Potentials and caveats of AI in hybrid imaging.

Journal: Methods (San Diego, Calif.)
Published Date:

Abstract

State-of-the-art patient management frequently mandates the investigation of both anatomy and physiology of the patients. Hybrid imaging modalities such as the PET/MRI, PET/CT and SPECT/CT have the ability to provide both structural and functional information of the investigated tissues in a single examination. With the introduction of such advanced hardware fusion, new problems arise such as the exceedingly large amount of multi-modality data that requires novel approaches of how to extract a maximum of clinical information from large sets of multi-dimensional imaging data. Artificial intelligence (AI) has emerged as one of the leading technologies that has shown promise in facilitating highly integrative analysis of multi-parametric data.

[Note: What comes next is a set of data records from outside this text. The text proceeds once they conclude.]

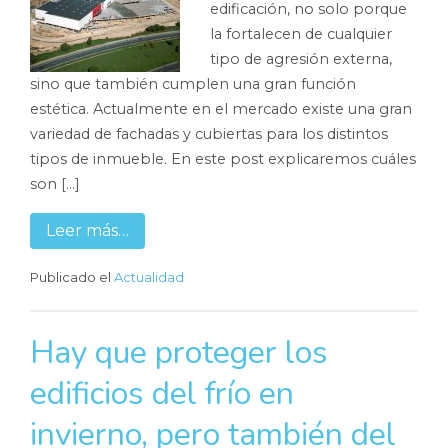
edificación, no solo porque
la fortalecen de cualquier
tipo de agresión externa,
sino que también cumplen una gran función
estética. Actualmente en el mercado existe una gran
variedad de fachadas y cubiertas para los distintos
tipos de inmueble. En este post explicaremos cuáles
son […]
Leer más…
Publicado el
Actualidad
Hay que proteger los
edificios del frío en
invierno, pero también del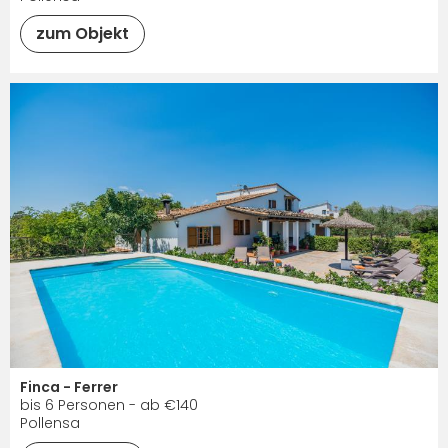
zum Objekt
Finca - Ferrer
bis 6 Personen - ab €140
Pollensa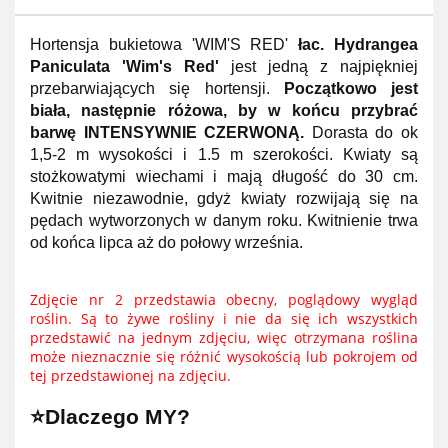
Hortensja bukietowa 'WIM'S RED'
łac. Hydrangea
Paniculata 'Wim's Red'
jest jedną z najpiękniej
przebarwiających się hortensji.
Początkowo jest
biała, następnie różowa, by w końcu przybrać
barwę INTENSYWNIE CZERWONĄ.
Dorasta do ok
1,5-2 m wysokości i 1.5 m szerokości. Kwiaty są
stożkowatymi wiechami i mają długość do 30 cm.
Kwitnie niezawodnie, gdyż kwiaty rozwijają się na
pędach wytworzonych w danym roku. Kwitnienie trwa
od końca lipca aż do połowy września.
Zdjęcie nr 2 przedstawia obecny, poglądowy wygląd
roślin.
Są to żywe rośliny i nie da się ich wszystkich
przedstawić na jednym zdjęciu, więc otrzymana roślina
może nieznacznie się różnić wysokością lub pokrojem od
tej przedstawionej na zdjęciu.
⭐Dlaczego MY?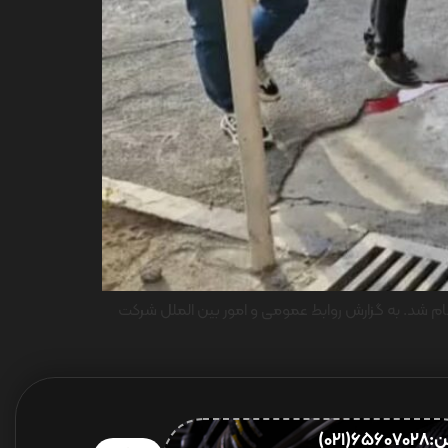
نجام شد. به گزارش روابط عمومی و امور بین الملل شرکت
656(021)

Specifically, the usefulness of AI algorithms in the medical imaging field has been heavily investigated in the realms of (1) image acquisition and reconstruction, (2) post-processing and (3) data mining and modelling. Here, we aim to provide an overview of the challenges encountered in hybrid imaging and discuss how AI algorithms can facilitate potential solutions. In addition, we highlight the pitfalls and challenges in using advanced AI algorithms in the context of hybrid imaging and provide suggestions for building robust AI solutions that enable reproducible and transparent research.

Authors

  • Lalith Kumar Shiyam Sundar
    QIMP Team, Center for Medical Physics and Biomedical Engineering, Medical University of Vienna, Vienna, Austria.
  • Otto Muzik
    Wayne State University, Michigan, USA.
  • Irène Buvat
    Imagerie Moléculaire In Vivo, CEA, Inserm, Univ Paris Sud, CNRS, Université Paris Saclay, Orsay, France.
  • Luc Bidaut
    College of Science, University of Lincoln, Lincoln, UK.
  • Thomas Beyer
    QIMP Group, Center for Medical Physics and Biomedical Engineering, Medical University of Vienna, Vienna, Austria.